[2] Kapitel O9

Montag, 31.07.2019
In drei Minuten geht es los!" Rief eine Frau mit Headset im Ohr und verschwand so schnell wie sie aufgetaucht war. Der Make-up Artist tupfte das letzte mal mit einem kleinen Schwamm über mein Gesicht und sprühte dann Haarspray in meine frisierten Haare. "Fertig" keuchte er und scheuchte mich vom Stuhl.

Eine Frau zog mich am Arm sofort weiter, zu den anderen Mädels die ihre Bademäntel bereits abgelegt hatten und in Unterwäsche in einer Schlange standen. Die Frau zerrte hektisch an meinem Bademantel herum, zog ihn mir aus und drückte mich nach vorne, an die Spitze der Schlange.

„In einer Minute geht es los! Azalea, du eröffnest die Show. Meryl, du gehst auf mein Zeichen hinter her. Denkt daran, dass ihr nicht lange auf dem Laufsteg posen sollt, sondern sofort wieder herkommt da ein paar von euch mehrmals laufen müssen und dementsprechend umgezogen werden müssen." Ich nickte und schüttelte aufgeregt mit meinen Händen sowie meine Schultern.

Es war Montag, kurz vor 20 Uhr. Der Tag der Modenschau war gekommen. Ich spürte die Aufregung in meinem ganzen Körper und obwohl ich schon sehr oft über den Laufsteg gelaufen war, war ich noch aufgeregter als sonst. Es lag nicht an der Unterwäsche die ich trug. Ich fühlte mich wohl in meinem Körper und hatte keine Probleme damit viel Haut zu zeigen.

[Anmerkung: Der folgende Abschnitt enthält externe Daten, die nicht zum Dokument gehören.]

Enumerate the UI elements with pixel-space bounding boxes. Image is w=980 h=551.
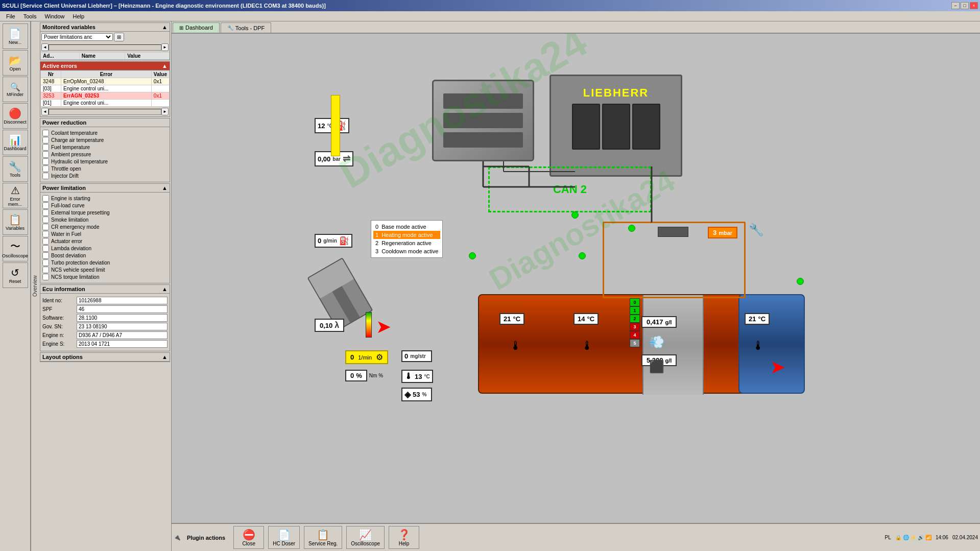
hc-doser-button[interactable]: 📄 HC Doser (268, 526, 300, 549)
mfinder-icon: 🔍 (10, 82, 20, 92)
close-plugin-button[interactable]: ⛔ Close (233, 526, 264, 549)
liebherr-box: LIEBHERR (549, 75, 682, 177)
lambda-bar (366, 312, 372, 338)
can2-border: CAN 2 (488, 166, 652, 212)
liebherr-components (556, 104, 676, 150)
dashboard-button[interactable]: 📊 Dashboard (3, 130, 28, 155)
monitored-grid-button[interactable]: ⊞ (114, 33, 124, 41)
new-button[interactable]: 📄 New... (3, 23, 28, 49)
oscilloscope-plugin-button[interactable]: 📈 Oscilloscope (346, 526, 385, 549)
collapse-layout-icon[interactable]: ▲ (162, 354, 168, 360)
check-engine-starting-input[interactable] (42, 195, 49, 202)
check-charge-air-temp-input[interactable] (42, 137, 49, 143)
title-buttons: − □ × (951, 2, 978, 9)
check-ncs-vehicle-speed-input[interactable] (42, 267, 49, 273)
mfinder-button[interactable]: 🔍 MFinder (3, 77, 28, 102)
collapse-power-icon[interactable]: ▲ (162, 185, 168, 191)
dashboard-tab-icon: ⊞ (179, 25, 183, 31)
err-scroll-left[interactable]: ◄ (41, 108, 49, 115)
check-fuel-temp-input[interactable] (42, 144, 49, 151)
oscilloscope-label: Oscilloscope (2, 253, 28, 258)
reset-button[interactable]: ↺ Reset (3, 262, 28, 288)
err-scroll-right[interactable]: ► (161, 108, 169, 115)
filter-temp-mid-unit: °C (587, 315, 594, 323)
check-actuator-error-input[interactable] (42, 238, 49, 245)
service-reg-button[interactable]: 📋 Service Reg. (304, 526, 342, 549)
check-water-fuel: Water in Fuel (42, 231, 168, 237)
menu-help[interactable]: Help (69, 13, 89, 19)
liebherr-comp-1 (572, 104, 600, 150)
error-mem-button[interactable]: ⚠ Error mem... (3, 183, 28, 208)
close-plugin-label: Close (242, 541, 255, 546)
scrollbar-track[interactable] (49, 44, 161, 51)
check-throttle-open-input[interactable] (42, 165, 49, 172)
close-button[interactable]: × (970, 2, 978, 9)
check-injector-drift-input[interactable] (42, 173, 49, 179)
check-hydraulic-oil-temp: Hydraulic oil temperature (42, 158, 168, 165)
lambda-value: 0,10 (320, 322, 332, 329)
can2-label: CAN 2 (553, 183, 587, 196)
right-therm-icon: 🌡 (752, 339, 764, 353)
scroll-right-button[interactable]: ► (161, 43, 169, 51)
check-ambient-pressure-input[interactable] (42, 151, 49, 158)
tab-tools-dpf[interactable]: 🔧 Tools - DPF (221, 22, 271, 33)
collapse-ecu-icon[interactable]: ▲ (162, 286, 168, 292)
check-cr-emergency-input[interactable] (42, 224, 49, 230)
menu-window[interactable]: Window (40, 13, 68, 19)
tab-dashboard[interactable]: ⊞ Dashboard (173, 22, 220, 33)
err-error-3253c: Engine control uni... (61, 100, 152, 107)
filter-therm-icon-2: 🌡 (581, 339, 593, 353)
error-row-3253[interactable]: 3253 ErrAGN_03253 0x1 (41, 92, 170, 100)
ecu-engine-n-row: Engine n: D936 A7 / D946 A7 (42, 331, 168, 339)
error-row-3248[interactable]: 3248 ErrOpMon_03248 0x1 (41, 78, 170, 85)
soot2-unit: g/l (665, 357, 672, 364)
sensor-fuel-flow: 0 g/min ⛽ (315, 234, 352, 248)
tools-button[interactable]: 🔧 Tools (3, 156, 28, 182)
mode-0-label: Base mode active (381, 224, 426, 230)
open-icon: 📂 (9, 54, 21, 66)
check-injector-drift-label: Injector Drift (51, 173, 79, 179)
collapse-errors-icon[interactable]: ▲ (162, 63, 168, 69)
check-hydraulic-oil-temp-input[interactable] (42, 158, 49, 165)
check-coolant-temp: Coolant temperature (42, 130, 168, 136)
close-plugin-icon: ⛔ (243, 529, 255, 541)
power-limitation-title: Power limitation (42, 185, 86, 191)
ecu-information-title: Ecu information (42, 286, 85, 292)
variables-button[interactable]: 📋 Variables (3, 209, 28, 235)
minimize-button[interactable]: − (951, 2, 960, 9)
maximize-button[interactable]: □ (961, 2, 969, 9)
check-ncs-vehicle-speed-label: NCS vehicle speed limit (51, 267, 105, 273)
check-lambda-deviation-input[interactable] (42, 245, 49, 252)
disconnect-button[interactable]: 🔴 Disconnect (3, 103, 28, 129)
check-turbo-protection-input[interactable] (42, 259, 49, 266)
check-smoke-limitation-input[interactable] (42, 217, 49, 223)
check-ncs-torque-input[interactable] (42, 274, 49, 280)
sensor-fuel-flow-unit: g/min (323, 238, 337, 244)
liebherr-comp-2 (602, 104, 630, 150)
check-boost-deviation-input[interactable] (42, 252, 49, 259)
menu-tools[interactable]: Tools (19, 13, 41, 19)
err-scrollbar-track[interactable] (49, 109, 161, 115)
mgstr-display: 0 mg/str (401, 350, 432, 362)
ecu-spf-label: SPF (42, 306, 76, 312)
menu-file[interactable]: File (2, 13, 19, 19)
open-button[interactable]: 📂 Open (3, 50, 28, 76)
monitored-dropdown[interactable]: Power limitations anc (41, 33, 113, 41)
check-coolant-temp-input[interactable] (42, 130, 49, 136)
layout-options-section: Layout options ▲ (40, 352, 170, 362)
help-plugin-button[interactable]: ❓ Help (389, 526, 419, 549)
check-lambda-deviation-label: Lambda deviation (51, 246, 91, 251)
overview-label: Overview (32, 276, 38, 297)
oscilloscope-button[interactable]: 〜 Oscilloscope (3, 236, 28, 261)
oscilloscope-icon: 〜 (10, 239, 20, 253)
title-text: SCULi [Service Client Universal Liebherr… (2, 3, 326, 9)
main-content: ⊞ Dashboard 🔧 Tools - DPF Diagnostika24 … (172, 21, 980, 551)
nm-value-box: 0 % (345, 370, 367, 381)
collapse-monitored-icon[interactable]: ▲ (162, 24, 168, 30)
check-water-fuel-input[interactable] (42, 231, 49, 237)
check-full-load-curve-input[interactable] (42, 202, 49, 209)
check-lambda-deviation: Lambda deviation (42, 245, 168, 252)
check-external-torque-input[interactable] (42, 209, 49, 216)
err-col-nr: Nr (41, 71, 61, 78)
scroll-left-button[interactable]: ◄ (41, 43, 49, 51)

Das größere Problem war, dass nicht nur Halsey, die Jonas Brothers, Rita Ora, Harry Styles und Troye Sivan da waren, sondern auch Shawn. Lea hatte es mir erst heute morgen erzählt, als ich beim Training war. Ich hatte den ganzen Tag noch nichts gegessen und doch hatte ich das Gefühl als müsste ich mich vor Aufregung jeden Moment übergeben.

Heute war das erste mal, dass ich Shawn nach dem Noel-Disaster wieder sah. Ich wusste immer noch nicht was am Abend passiert und wie ich von der Kneipe in seinem Hotelzimmer gelandet war. Ich wollte es aber auch lieber nicht wissen. Wer weiß was ich Shawn alles erzählt hatte, in meinem betrunkenen Zustand. Ein kleiner Hoffnungsschimmer, dass ich die ganze Zeit geschlafen hatte, war jedoch trotzdem noch da.

Für heute Abend hatte ich mir auf jeden Fall vorgenommen Shawn so gut es ging auszublenden. Ich wusste, dass er bei meinem dritten Walk auf der Bühne stand und seine neue Single performen würde. Das die Fotografen und das Publikum wie Geier auf ein Foto von mir und Shawn spekulierten, war mir klar. Genau das war das wovor ich Angst hatte. Wenn ich mich nicht vollkommen konzentrierte, würde ich vermutlich umknicken und vom Laufsteg fallen.

Es war natürlich klar, dass ich ausgerechnet bei seinem Auftritt über den Laufsteg musste. Darauf warteten ja alle. Vor allem nach den Schlagzeilen in der letzten Zeit.

Innerhalb kürzester Zeit war überall im Internet zu lesen, dass Noel und ich uns getrennt hatten. Das kurz darauf Fotos und Videos von Shawn und mir auftauchten, war natürlich gefundenes Fressen für alle neugierigen Reporter und Fans. Egal ob ich auf Twitter oder Instagram war, wurde ich mit meinen eigenen Schlagzeilen konfrontiert. Das mich bei den nächsten Events die Reporter förmlich mit Fragen über Noel und Shawn löcherten, war mir jetzt schon klar.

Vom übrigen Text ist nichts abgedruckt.